------ Listed records ------

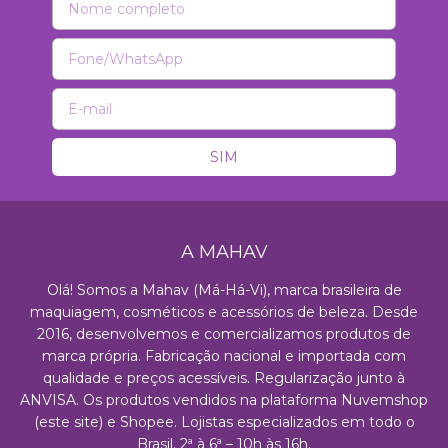
A MAHAV
Olá! Somos a Mahav (Má-Há-Vi), marca brasileira de
maquiagem, cosméticos e acessórios de beleza. Desde
2016, desenvolvemos e comercializamos produtos de
marca própria. Fabricação nacional e importada com
qualidade e preços acessíveis. Regularização junto à
ANVISA. Os produtos vendidos na plataforma Nuvemshop
(este site) e Shopee. Lojistas especializados em todo o
Brasil. 2ª à 6ª – 10h às 16h.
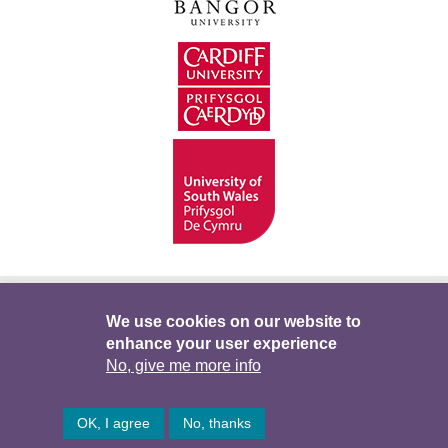
Hygyrchedd
Swyddi
Polisïau i Gefnogi’r
We use cookies on our website to
enhance your user experience
Preifatrwydd
Telerau ac Amodau
Twitter
No, give me more info
Facebook
DataPortal
Intranet
OK, I agree
No, thanks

------

[Work required]
Transcribe every line from the records above without alteration, and leave out the images.

[Solution for this task]
A MAHAV
Olá! Somos a Mahav (Má-Há-Vi), marca brasileira de
maquiagem, cosméticos e acessórios de beleza. Desde
2016, desenvolvemos e comercializamos produtos de
marca própria. Fabricação nacional e importada com
qualidade e preços acessíveis. Regularização junto à
ANVISA. Os produtos vendidos na plataforma Nuvemshop
(este site) e Shopee. Lojistas especializados em todo o
Brasil. 2ª à 6ª – 10h às 16h.
Hygyrchedd
Swyddi
Polisïau i Gefnogi’r
We use cookies on our website to
enhance your user experience
Preifatrwydd
Telerau ac Amodau
Twitter
No, give me more info
Facebook
DataPortal
Intranet
OK, I agree
No, thanks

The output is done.